A true woman of valor, Syrkin fought for the Jewish people and for Israel throughout her life.
Sheldon and Miriam Adelson 19 of 70
Many successful businesspeople struggle to think of causes to which they might devote their energies. This dilemma has never seemed to afflict Sheldon and Miriam Adelson.
Sheldon, an entrepreneur and casino magnate, and Miriam, a doctor of medical research, have known great success in their respective fields. Determined to put the fruits of their success to work—both in the present and for the future—they have single-mindedly devoted themselves to projects and institutions that benefit the Jewish people and the Jewish state.
It would be impossible to mention all of the Zionist and Israeli causes the Adelsons have supported in their years of activism. Every year, the Adelsons give more than $200 million to causes that directly support Israel and the Jewish people. Major beneficiaries have included Birthright Israel, Yad Vashem and programs that directly benefit Israeli soldiers. Known for their interest in education, the Adelsons have also funded Jewish day schools in America and educational initiatives in Israel.
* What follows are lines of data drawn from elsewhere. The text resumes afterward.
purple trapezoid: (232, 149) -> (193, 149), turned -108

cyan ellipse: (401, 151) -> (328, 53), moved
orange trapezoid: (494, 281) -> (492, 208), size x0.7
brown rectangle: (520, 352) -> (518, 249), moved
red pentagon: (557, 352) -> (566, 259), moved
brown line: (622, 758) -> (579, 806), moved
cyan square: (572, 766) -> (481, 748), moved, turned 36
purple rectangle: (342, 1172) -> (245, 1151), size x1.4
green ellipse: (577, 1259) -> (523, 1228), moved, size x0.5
Medical research and care have been a particular emphasis of Dr. Miriam Adelson; as such, the Adelsons have offered extensive support to medical research and medical facilities in both America and in Israel. In June 2017, it was announced that a new medical school bearing the name of the Adelsons would open at Israel’s Ariel University, a fitting donation to a growing university that reflects the Adelsons’ emphasis on both education and medical science, as well as their Zionism.
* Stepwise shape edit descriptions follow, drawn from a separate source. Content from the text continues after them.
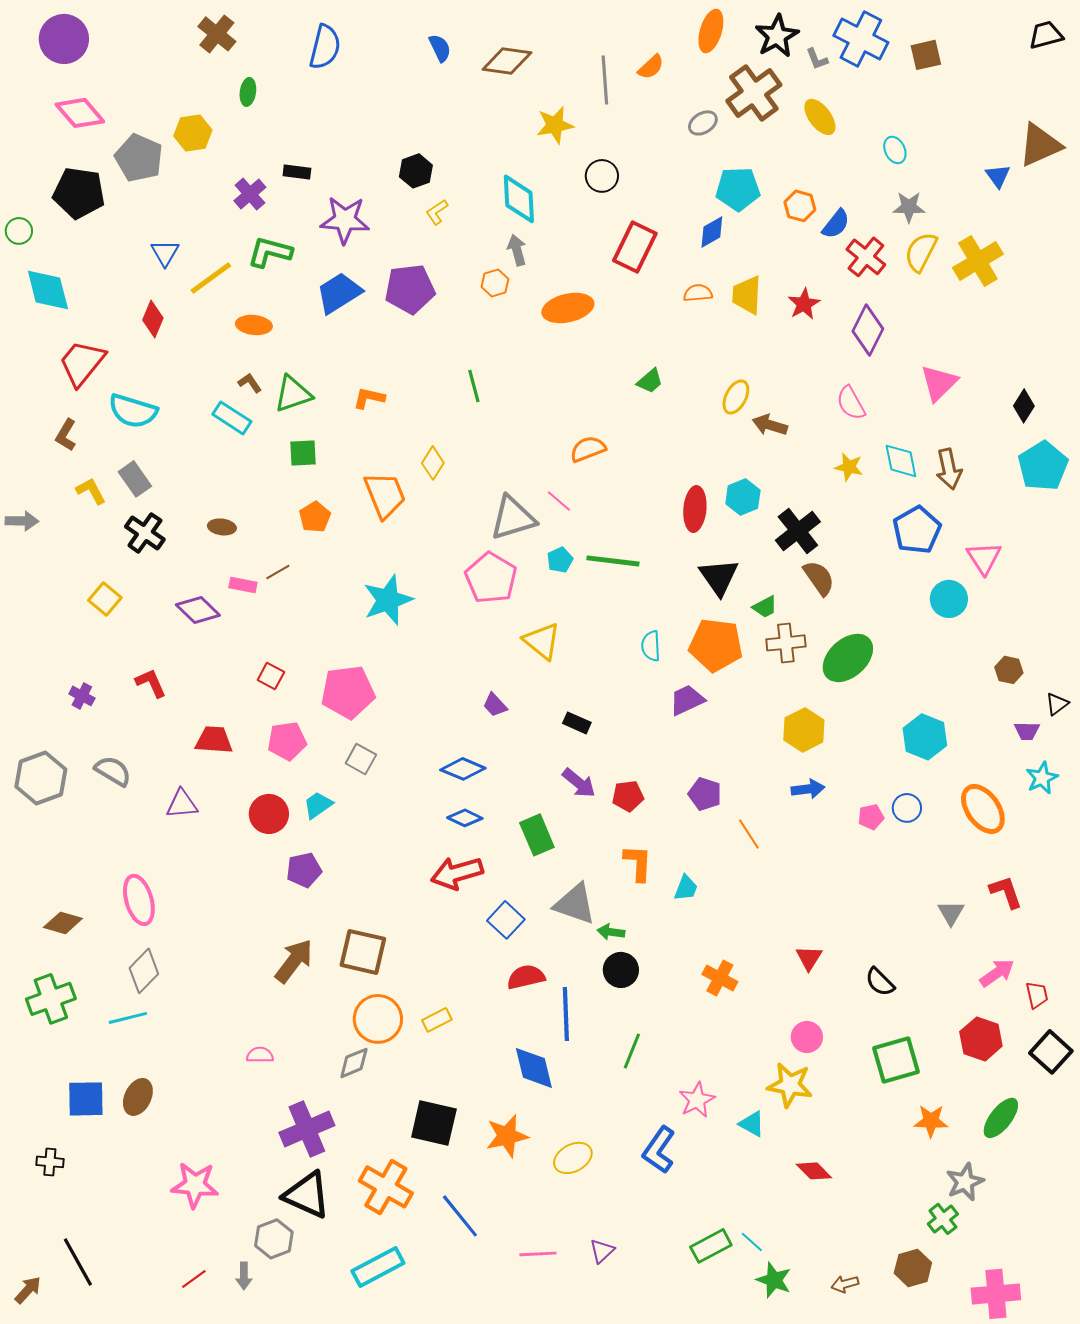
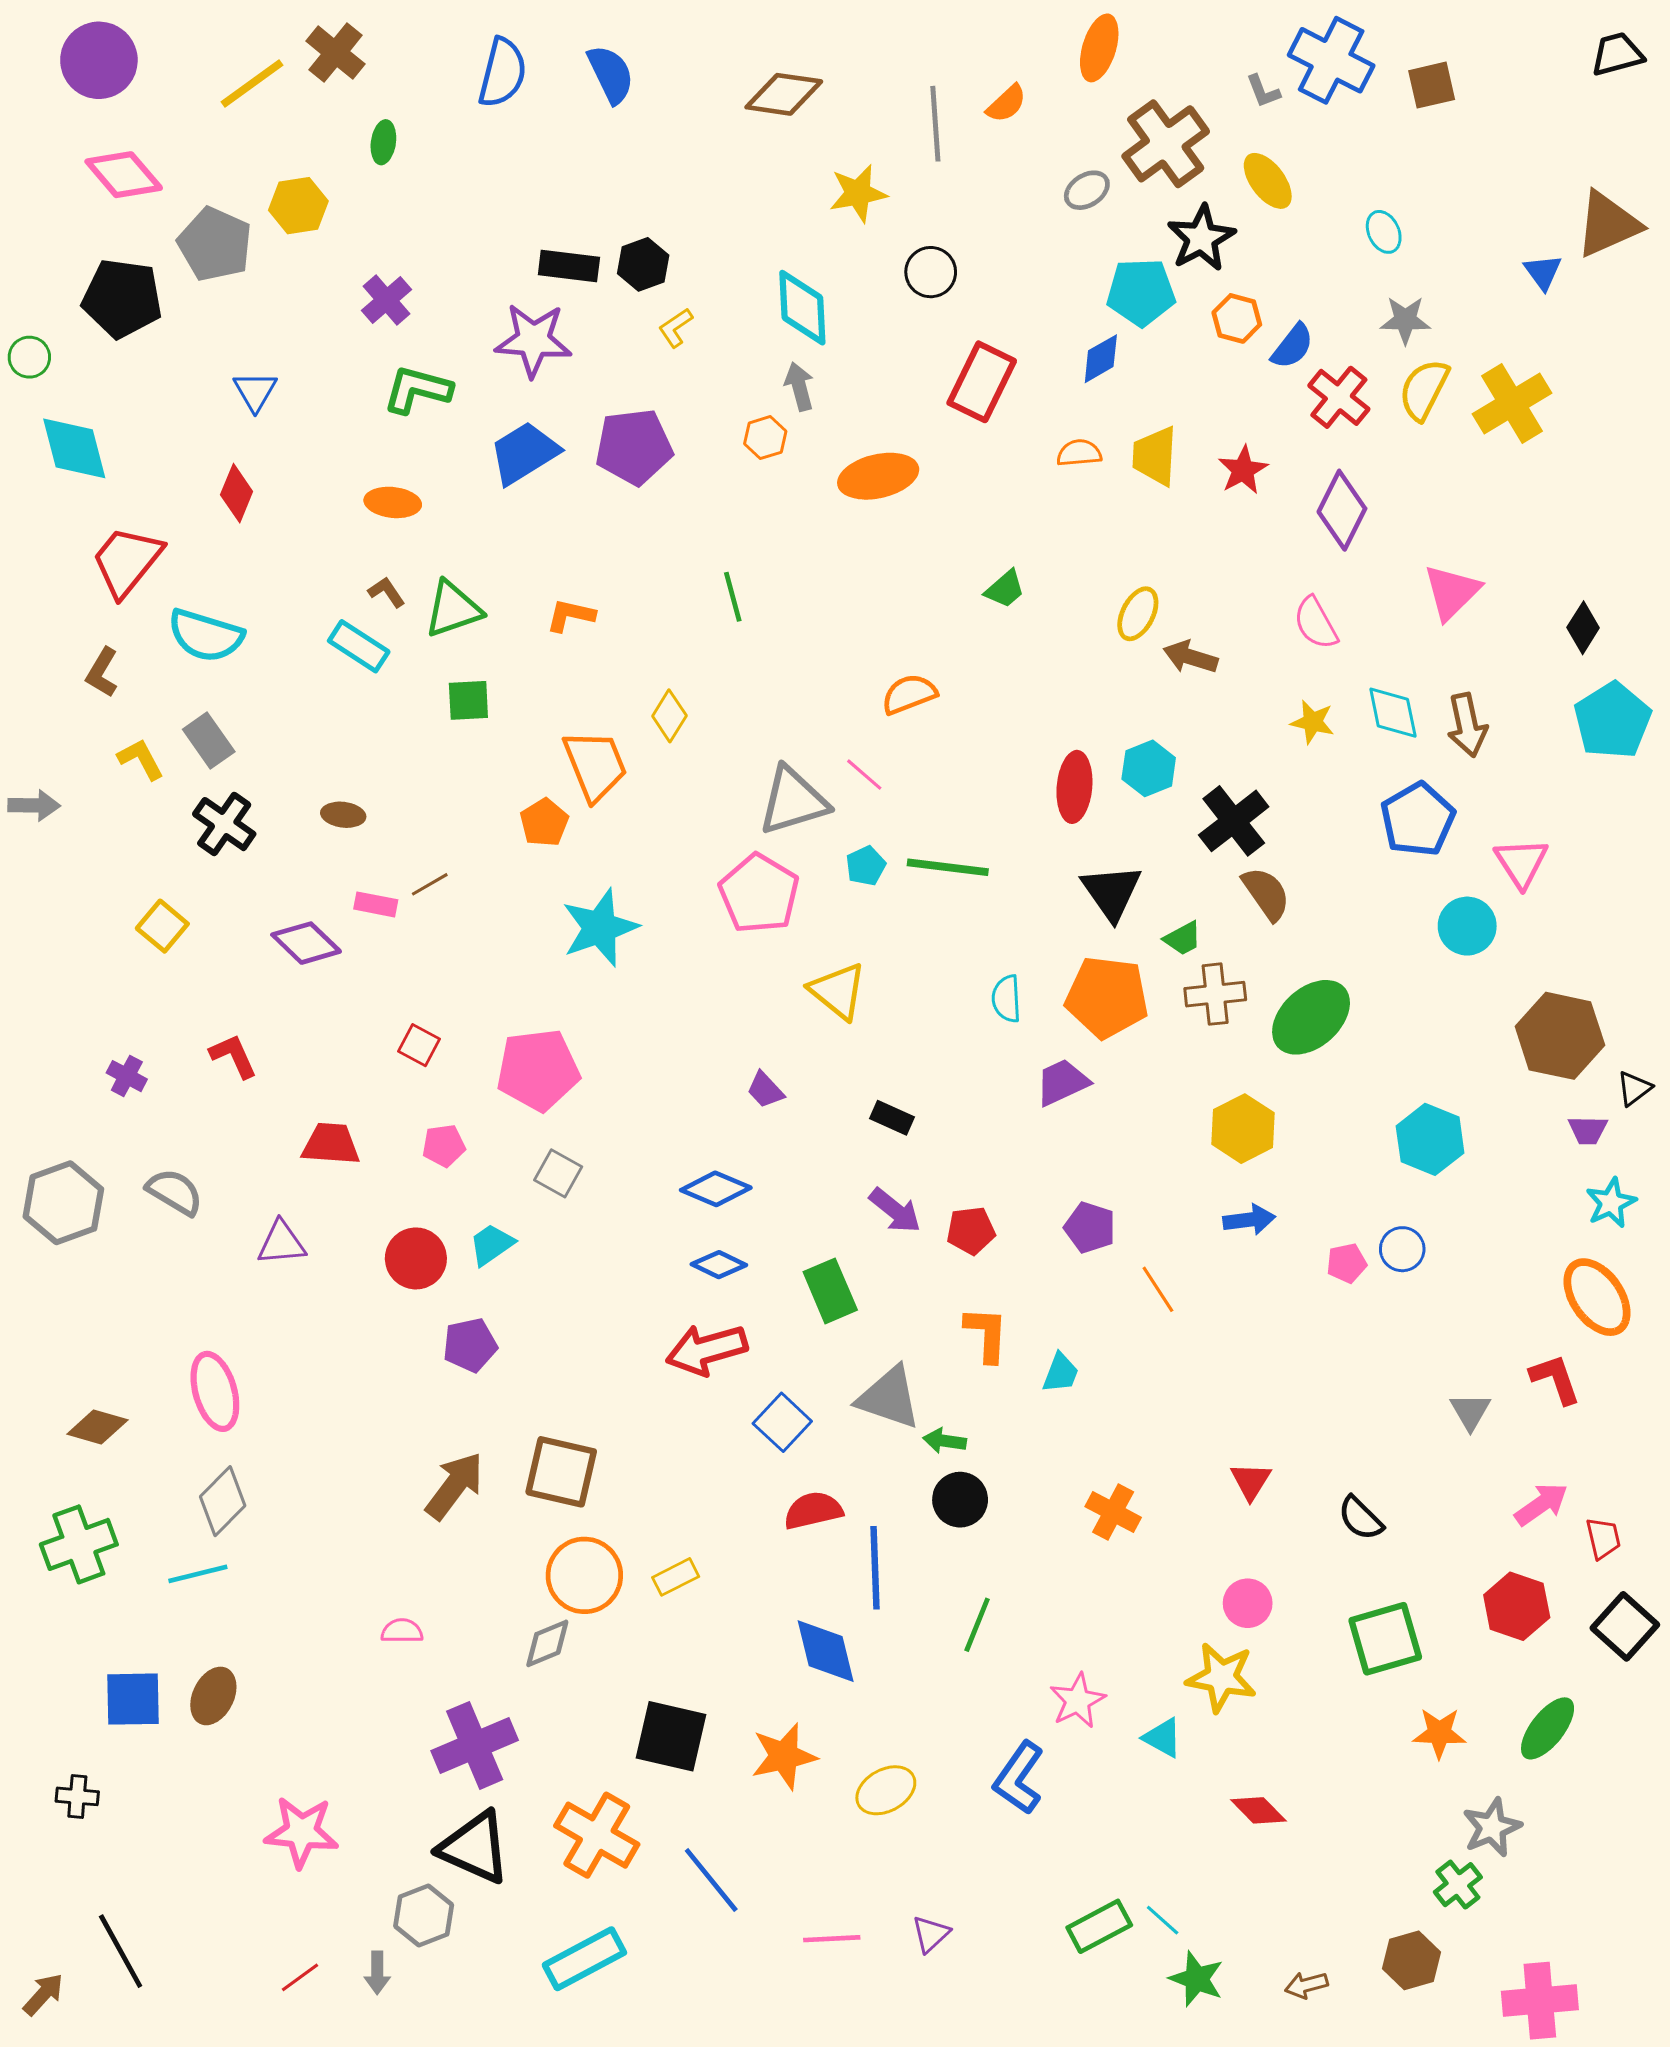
black star: (777, 36) -> (1201, 238), moved
blue semicircle: (440, 48) -> (611, 74), moved, size x1.4
black rectangle: (297, 172) -> (569, 266), moved, size x1.4
yellow line: (211, 278) -> (252, 83), moved
orange pentagon: (315, 517) -> (544, 822), moved
brown hexagon: (1009, 670) -> (1560, 1036), size x2.0
pink pentagon: (287, 741) -> (444, 1146), size x0.7
orange ellipse: (983, 809) -> (1597, 1297), moved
In recent years, the Adelsons have also devoted themselves to combating movements and ideas that defame and delegitimize the state of Israel. Noting the regrettable rise of hostility to Israel on North American college campuses, the Adelsons have spearheaded efforts to combat this rancor and support educators who tell the truth about the Jewish state. They have also fought against the anti-Semitic Boycott, Divest and Sanctions (BDS) movement, which under the veneer of standing up for Palestinian rights singles out Israel for economic warfare.
Over the centuries, the Jewish people and the Jewish state have been blessed with great philanthropists, like the Rothschilds and Montefiores, who dedicated themselves to helping their people. Our generation has been blessed with the Adelsons, whose generosity and unflappability have earned them an honored place in the pantheon of Israel’s greatest friends.